To solve this problem, we can use the binomial probability formula, which states that the probability of getting exactly k successes in n independent trials, each with the same probability of success (p), is given by:
P(k) = (n choose k) * p^k * (1 - p)^(n - k),
where (n choose k) is the binomial coefficient, equal to n! / (k! * (n-k)!).
In our case, n = 7 (the number of coin tosses), p = 1/2 (the probability of heads), and we want to find P(2) + P(3) + P(4).

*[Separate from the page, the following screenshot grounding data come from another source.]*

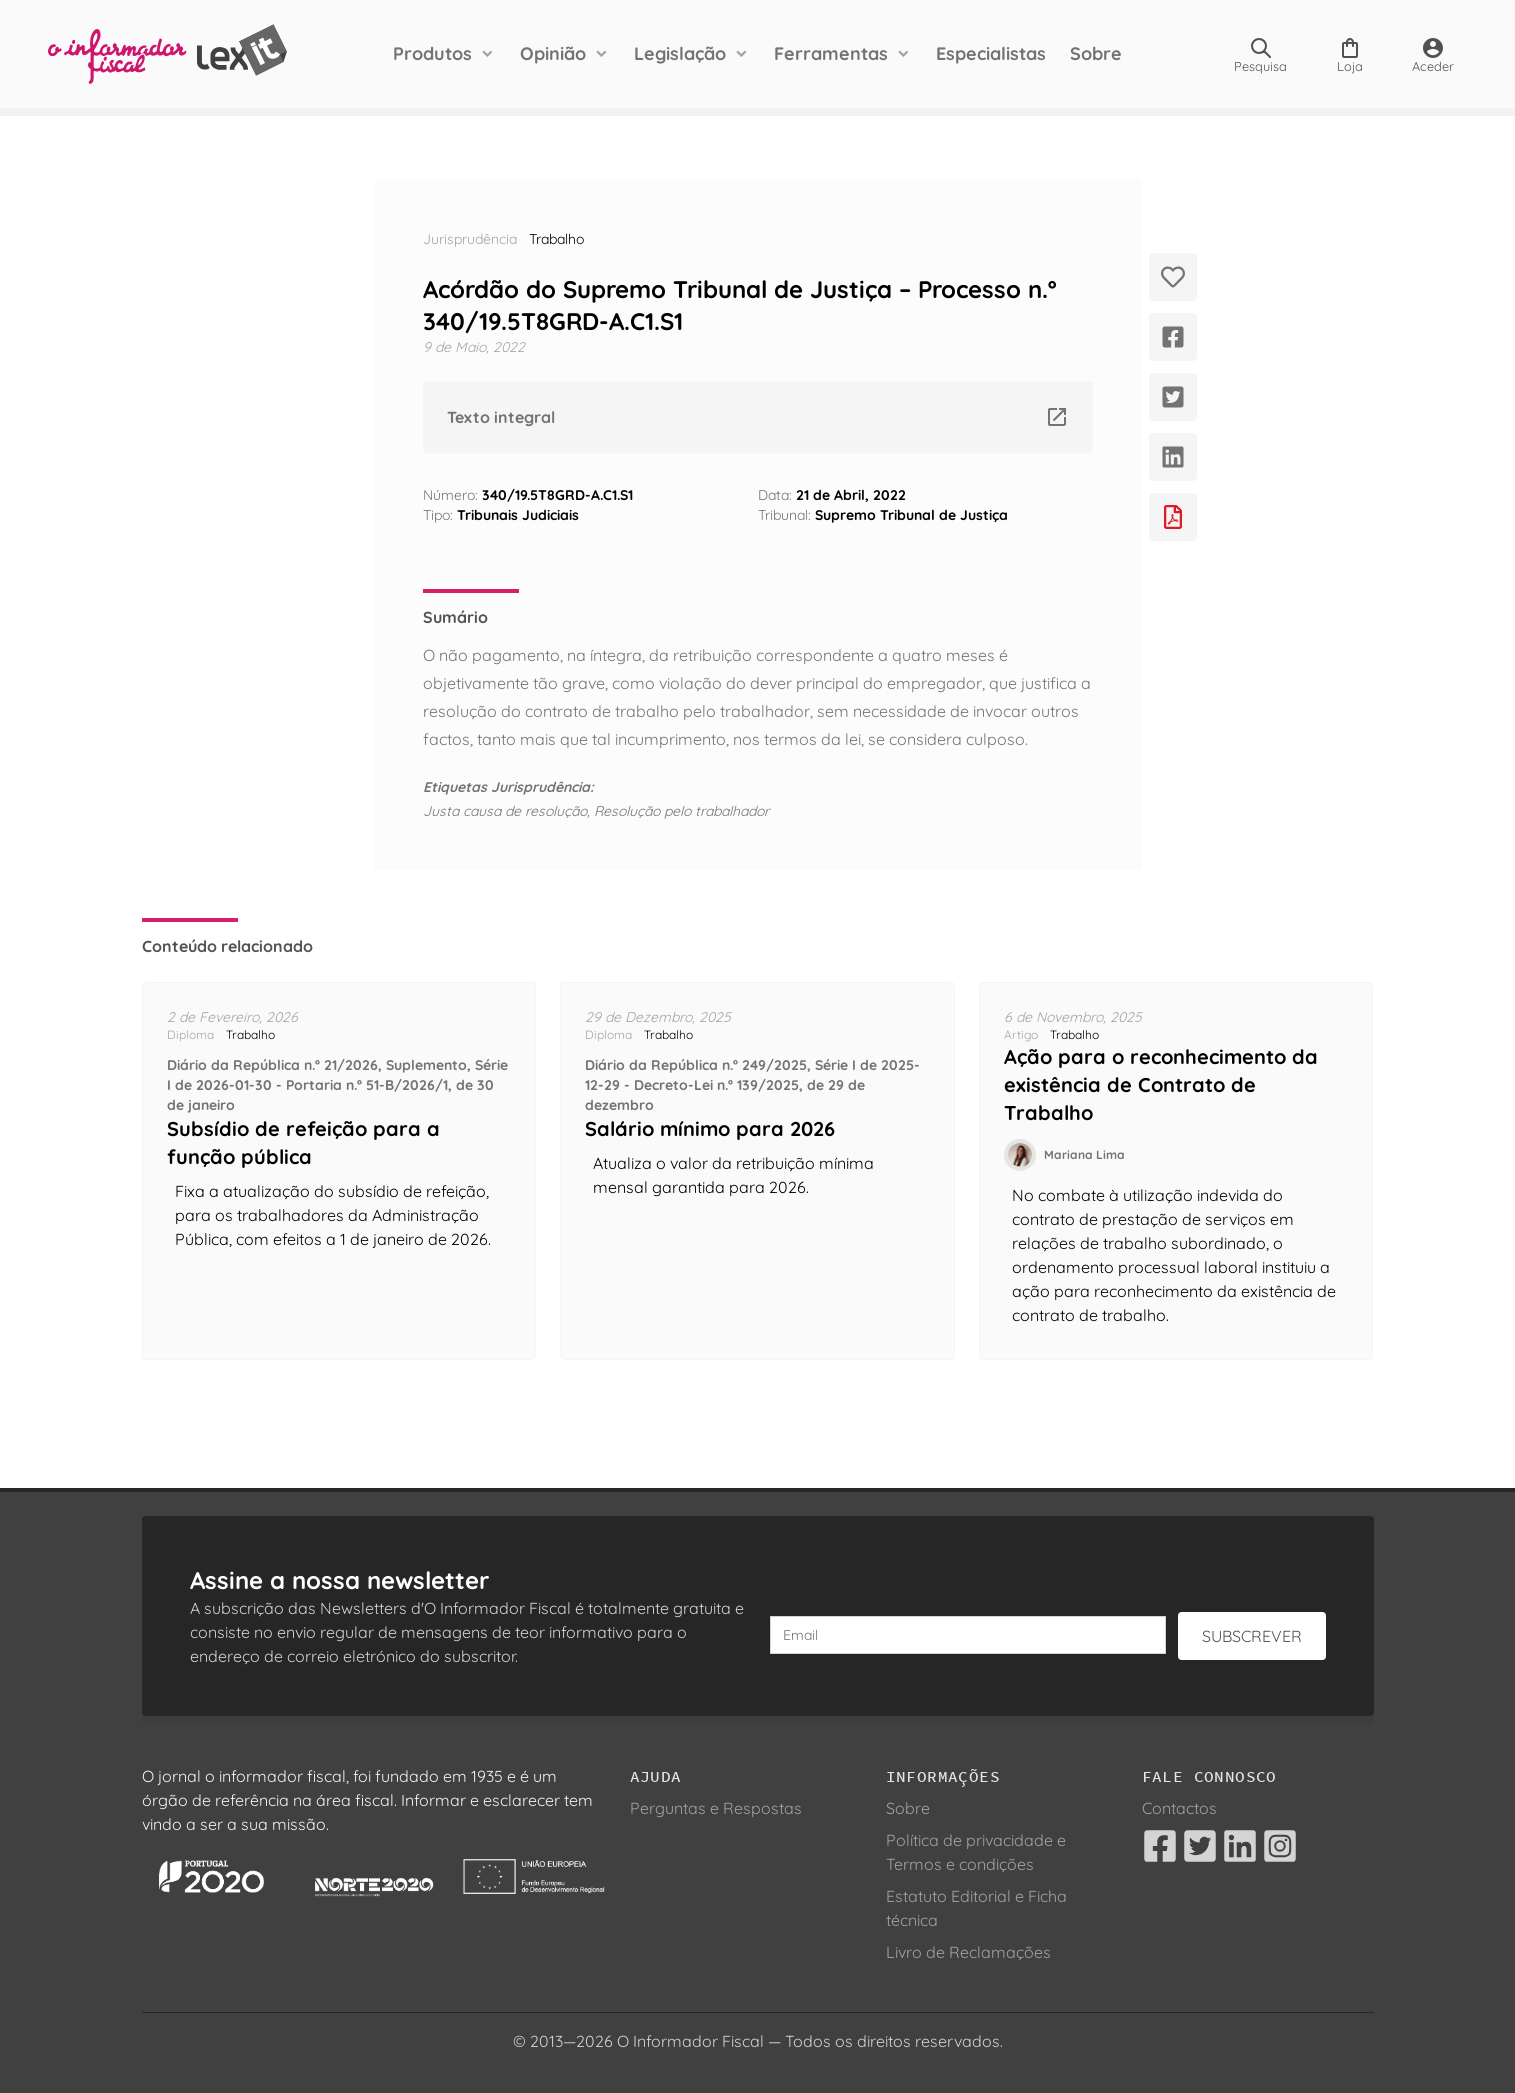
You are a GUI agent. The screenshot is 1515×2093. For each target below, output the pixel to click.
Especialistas (991, 53)
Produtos (432, 53)
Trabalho (556, 239)
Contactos (1179, 1808)
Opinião (553, 53)
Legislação (680, 53)
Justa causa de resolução (505, 811)
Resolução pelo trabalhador (681, 811)
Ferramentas (831, 53)
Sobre (1096, 53)
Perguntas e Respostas (716, 1808)
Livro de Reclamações (968, 1952)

Let's calculate each term:
P(2) = (7 choose 2) * (1/2)^2 * (1 - 1/2)^(7 - 2) = (21) * (1/4) * (1/2)^5 = 21/128.
P(3) = (7 choose 3) * (1/2)^3 * (1 - 1/2)^(7 - 3) = (35) * (1/8) * (1/2)^4 = 35/256.
P(4) = (7 choose 4) * (1/2)^4 * (1 - 1/2)^(7 - 4) = (35) * (1/16) * (1/2)^3 = 35/512.
Now, let's calculate the sum:
P(2-4) = P(2) + P(3) + P(4) = 21/128 + 35/256 + 35/512 ≈ 0.3096.
Thus, the probability of obtaining between 2 and 4 inclusive heads when tossing a coin 7 times is approximately 0.3096, rounded to four decimal places.